Interface Methods
- void addFirst(Koenig item)
- void addLast(Koenig item)
- Koenig removeFirst()
- Koenig removeLast()
- Koenig peekFirst()
- Koenig peekLast()
Rationale for Method Selections
A deque is a double-ended queue. This means that you need to be able to add and remove elements from both ends of the queue. This definition makes it imperative that we include the methods listed above.
Queue, with versatility from both ends
_front -> a -> b -> c -> _end
If you wanted to execute the basic functions of a queue, (adding elements to the end, and removing elements from the front), the function addLast() does the job of enqueue() and the function removeFirst() does the job of dequeue.
If you wanted to do the same thing from the other end of the deque, you could remove the last element with the function removeLast() and add something to the front using the function addFirst().
Why a DLLNode based architecture?
We utilized a DLLNode based architecture for several reasons.
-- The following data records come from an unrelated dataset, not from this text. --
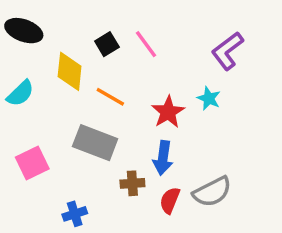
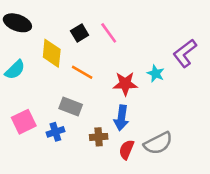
purple L-shape: (227, 51) -> (185, 53), moved
red star: (168, 112) -> (125, 84), turned 30
gray rectangle: (95, 143) -> (71, 106), size x0.7
blue cross: (75, 214) -> (55, 132), moved

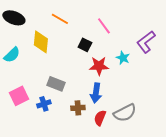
black square: (80, 33) -> (85, 45), moved, turned -32
pink line: (109, 33) -> (104, 26), moved
orange line: (82, 72) -> (60, 19), moved

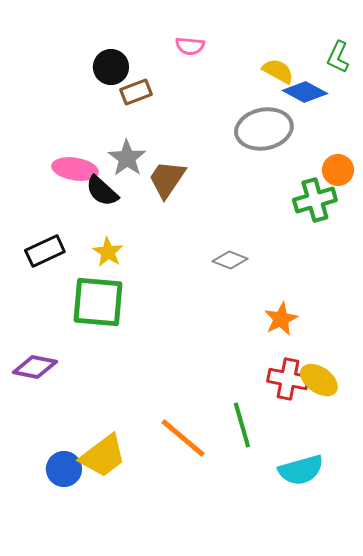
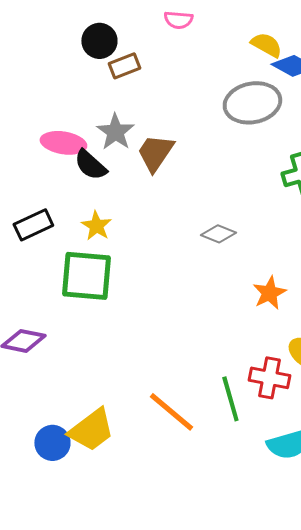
red cross: (288, 379) -> (269, 378), moved

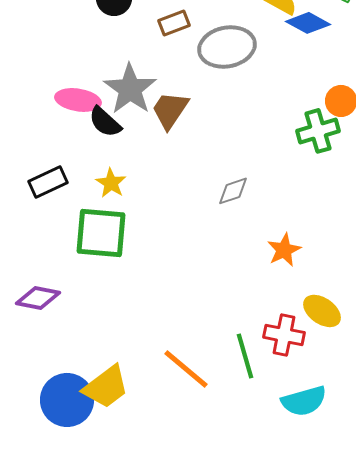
brown rectangle: (124, 66) -> (174, 23), moved
gray ellipse: (252, 103) -> (227, 47), moved
gray star: (115, 132) -> (130, 89), size x1.4
gray diamond: (218, 234) -> (233, 191), turned -40
blue circle: (52, 443) -> (67, 400), size x1.5

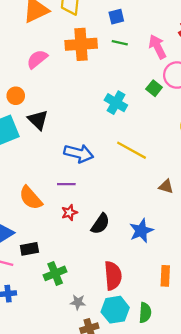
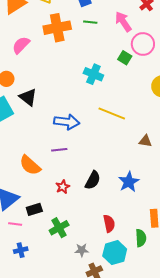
red star: (69, 213) -> (63, 187), moved
red semicircle: (113, 276) -> (109, 223), size x0.7
green semicircle: (145, 313) -> (141, 238), moved

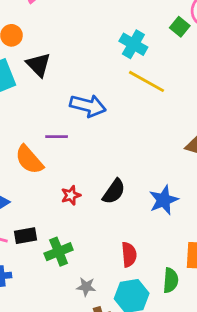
yellow line: (112, 114) -> (147, 81), moved
purple line: (59, 150) -> (57, 137), moved
black rectangle: (34, 209) -> (25, 236), moved

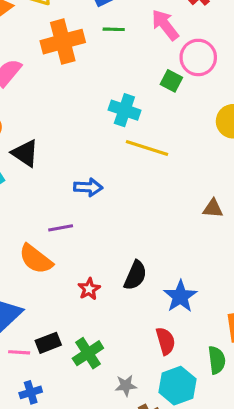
blue arrow: (88, 106) -> (88, 187), size x0.7
blue star: (164, 200) -> (180, 296), moved

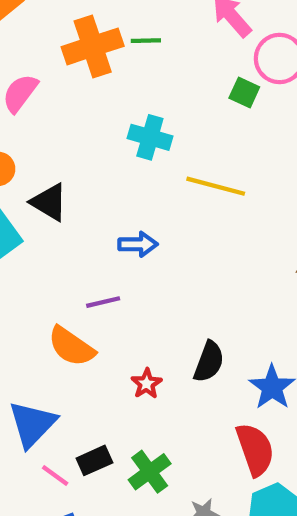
green line: (114, 29) -> (146, 41), moved
cyan cross: (124, 110) -> (150, 137), moved
red semicircle: (166, 341) -> (255, 449), size x1.4
pink line: (19, 352) -> (55, 476), turned 35

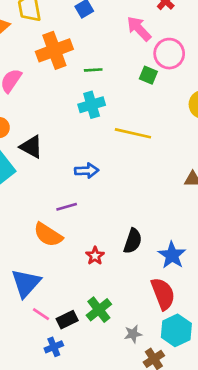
green line: (146, 41) -> (93, 70), moved
cyan cross: (150, 137) -> (92, 105), turned -30
black rectangle: (94, 460) -> (67, 320), moved

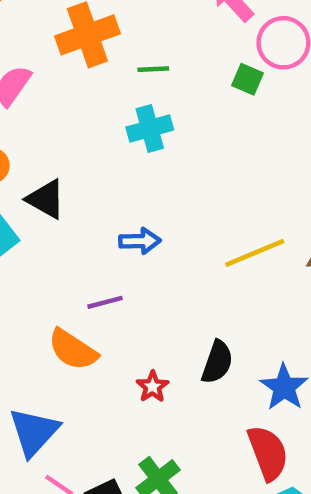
yellow line: (133, 133) -> (255, 253), moved, turned -36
First off, when implementing a regular queue, we found that it was much simpler to use a LinkedList queue, since enqueueing and dequeueing would only involve relocating the pointers _front and _end to different nodes. For a doubly-ended queue, the same rationale follows that in order to remove/add first/last, you would simply need to relocate pointers. Secondly, relocation of pointers is rather efficient, as it only utlizes an O(1) runtime. In an ArrayList or Array based structure, you would need to shift all the elements either to the front or to the end, based on what implementation you decided to use, processes that all require O(n) runtime. Finally, although the doubly-linked nodes take up more memory space with three pointers (ont to cargo, one to previous node, one to next node) than the pointer within each index of an Array or ArrayList, the previous node pointer becomes very helpful. In a double-ended queue, this means that in the case where you were adding or removing from the end, you could just relocate the pointer of the previous node. In other structures, one would have to discover/maintain a specific index in order to access things from the other end (depending on which end is the "front").